What you need to do - Locate the word "stretched" in the entries below, then gather every line that holds it.

>>

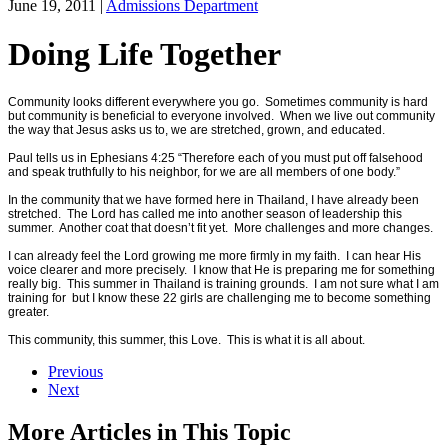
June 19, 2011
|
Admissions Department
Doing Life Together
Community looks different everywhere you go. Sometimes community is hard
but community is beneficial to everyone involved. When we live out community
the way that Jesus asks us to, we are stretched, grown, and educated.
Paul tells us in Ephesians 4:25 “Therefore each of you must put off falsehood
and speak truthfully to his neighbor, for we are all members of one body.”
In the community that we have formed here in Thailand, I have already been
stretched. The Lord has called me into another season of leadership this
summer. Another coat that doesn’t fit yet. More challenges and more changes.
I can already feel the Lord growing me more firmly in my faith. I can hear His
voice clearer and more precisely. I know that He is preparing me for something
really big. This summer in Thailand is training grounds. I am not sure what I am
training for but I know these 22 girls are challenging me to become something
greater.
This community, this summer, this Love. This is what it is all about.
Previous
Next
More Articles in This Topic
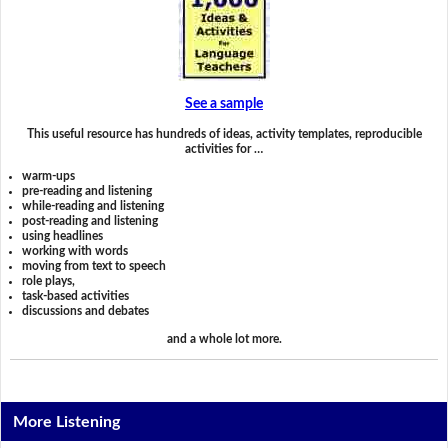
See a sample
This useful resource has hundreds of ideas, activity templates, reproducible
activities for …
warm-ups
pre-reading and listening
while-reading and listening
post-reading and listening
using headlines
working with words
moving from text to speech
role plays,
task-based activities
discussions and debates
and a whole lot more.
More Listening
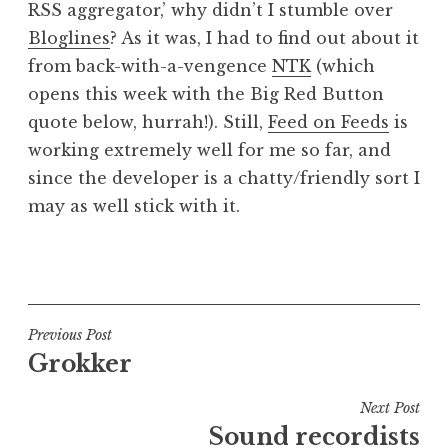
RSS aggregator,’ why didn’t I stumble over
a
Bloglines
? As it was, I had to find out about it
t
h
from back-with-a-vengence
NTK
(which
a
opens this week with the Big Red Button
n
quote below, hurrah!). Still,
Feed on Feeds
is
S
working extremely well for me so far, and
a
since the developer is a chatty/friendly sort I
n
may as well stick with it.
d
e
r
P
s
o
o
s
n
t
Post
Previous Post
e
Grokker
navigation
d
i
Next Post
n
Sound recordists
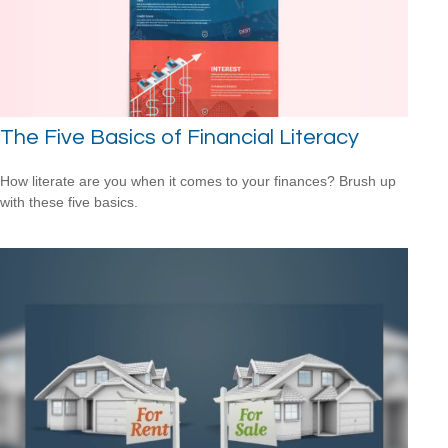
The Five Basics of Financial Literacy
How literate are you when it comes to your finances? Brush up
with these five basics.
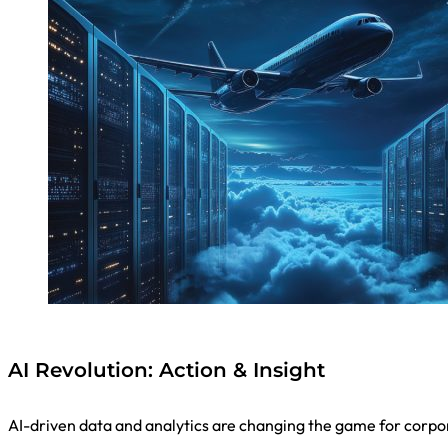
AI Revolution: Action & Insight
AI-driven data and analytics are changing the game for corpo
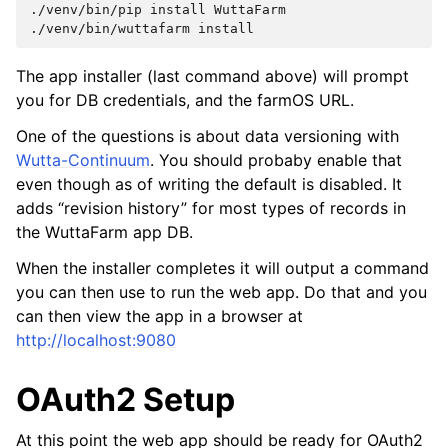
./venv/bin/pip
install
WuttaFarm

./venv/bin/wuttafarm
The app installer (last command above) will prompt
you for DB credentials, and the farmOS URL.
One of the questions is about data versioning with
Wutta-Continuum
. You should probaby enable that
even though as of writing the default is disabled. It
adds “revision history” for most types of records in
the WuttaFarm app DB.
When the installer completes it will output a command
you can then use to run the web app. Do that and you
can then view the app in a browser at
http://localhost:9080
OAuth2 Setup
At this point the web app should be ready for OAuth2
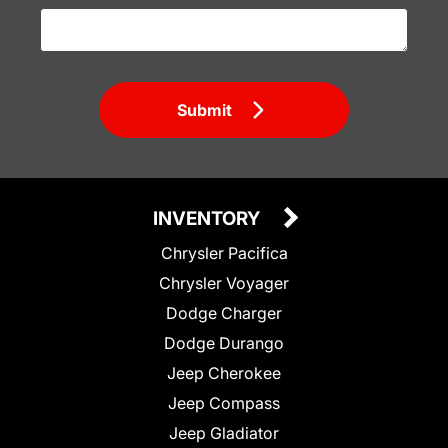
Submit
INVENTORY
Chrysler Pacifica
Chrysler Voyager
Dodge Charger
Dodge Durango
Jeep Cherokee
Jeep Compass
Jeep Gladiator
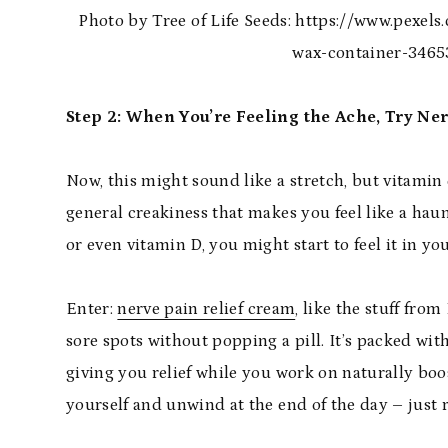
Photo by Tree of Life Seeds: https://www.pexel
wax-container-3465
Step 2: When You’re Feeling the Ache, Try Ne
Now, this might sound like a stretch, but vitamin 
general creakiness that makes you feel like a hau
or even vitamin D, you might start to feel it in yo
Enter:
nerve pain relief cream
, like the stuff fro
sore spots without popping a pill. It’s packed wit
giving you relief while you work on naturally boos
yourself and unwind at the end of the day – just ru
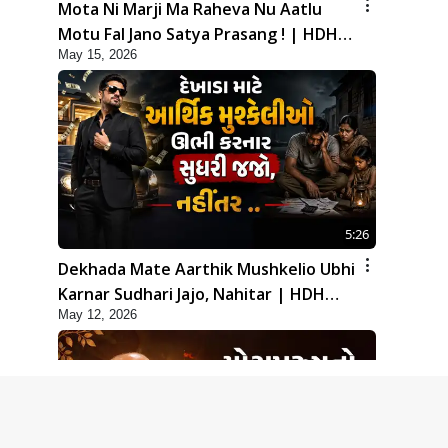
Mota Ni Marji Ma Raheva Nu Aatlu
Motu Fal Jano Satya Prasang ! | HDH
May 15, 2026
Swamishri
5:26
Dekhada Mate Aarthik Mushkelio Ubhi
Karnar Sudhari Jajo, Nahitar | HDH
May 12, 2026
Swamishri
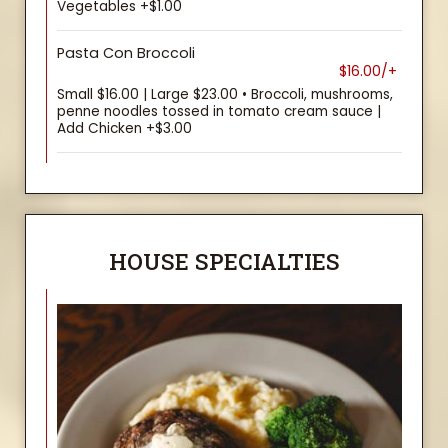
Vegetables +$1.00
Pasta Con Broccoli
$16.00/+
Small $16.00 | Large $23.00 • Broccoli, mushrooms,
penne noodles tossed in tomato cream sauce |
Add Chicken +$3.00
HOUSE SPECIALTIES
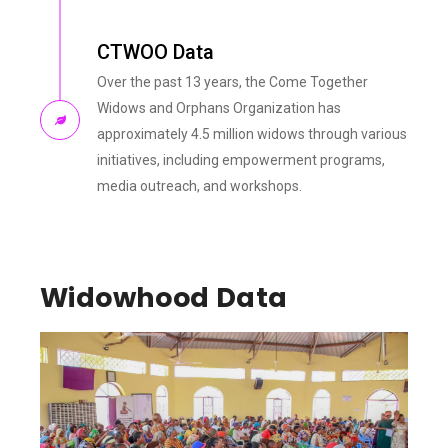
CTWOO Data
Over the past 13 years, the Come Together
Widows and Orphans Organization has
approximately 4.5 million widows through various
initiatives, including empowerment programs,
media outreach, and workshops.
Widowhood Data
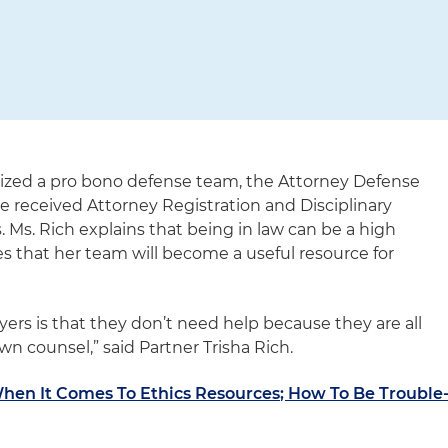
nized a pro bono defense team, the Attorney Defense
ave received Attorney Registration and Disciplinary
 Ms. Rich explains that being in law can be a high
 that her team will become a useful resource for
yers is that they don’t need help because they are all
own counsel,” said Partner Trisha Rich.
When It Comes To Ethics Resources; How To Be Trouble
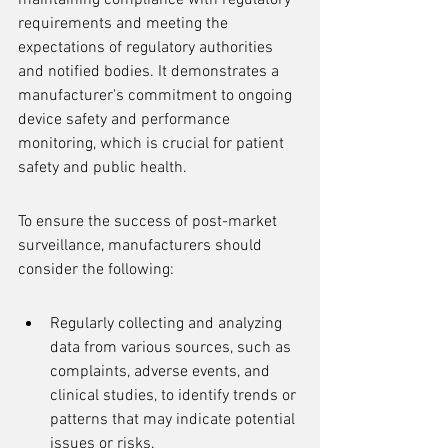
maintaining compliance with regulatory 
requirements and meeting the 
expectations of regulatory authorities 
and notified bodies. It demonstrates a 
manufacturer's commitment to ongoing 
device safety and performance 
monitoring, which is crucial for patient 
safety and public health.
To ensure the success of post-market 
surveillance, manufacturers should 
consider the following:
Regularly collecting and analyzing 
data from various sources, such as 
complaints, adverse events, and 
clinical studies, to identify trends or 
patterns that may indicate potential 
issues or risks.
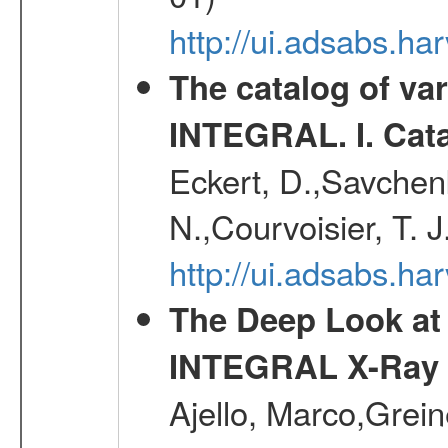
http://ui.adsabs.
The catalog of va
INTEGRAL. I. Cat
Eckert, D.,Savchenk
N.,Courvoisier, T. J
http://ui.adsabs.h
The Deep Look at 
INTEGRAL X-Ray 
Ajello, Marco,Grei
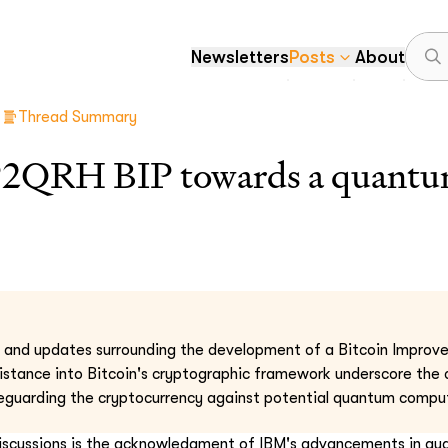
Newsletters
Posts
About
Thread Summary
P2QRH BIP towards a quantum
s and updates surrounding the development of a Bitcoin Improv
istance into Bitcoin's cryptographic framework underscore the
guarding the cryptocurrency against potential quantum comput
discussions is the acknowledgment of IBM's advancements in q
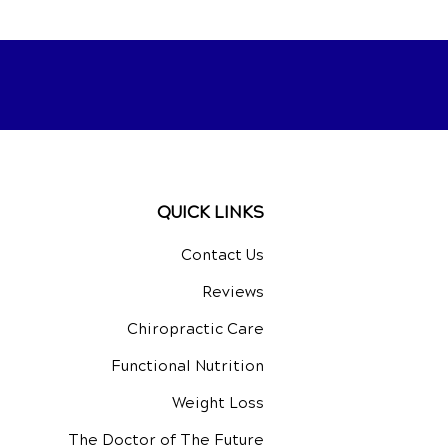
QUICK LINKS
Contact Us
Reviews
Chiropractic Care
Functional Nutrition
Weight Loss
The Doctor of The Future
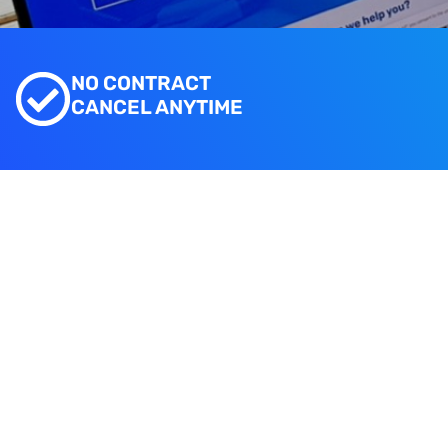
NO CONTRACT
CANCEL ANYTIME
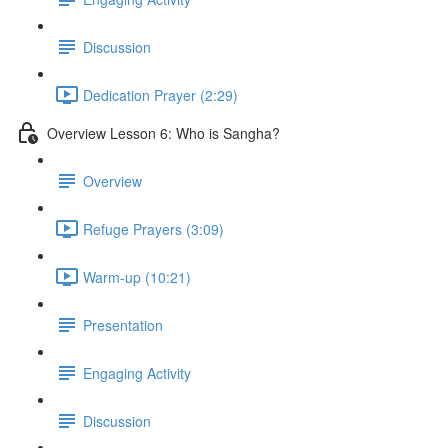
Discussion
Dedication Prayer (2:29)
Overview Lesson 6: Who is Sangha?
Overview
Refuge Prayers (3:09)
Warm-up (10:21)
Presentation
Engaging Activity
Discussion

<<

Solution for this exercise -
the way that Jesus asks us to, we are stretched, grown, and educated.
stretched. The Lord has called me into another season of leadership this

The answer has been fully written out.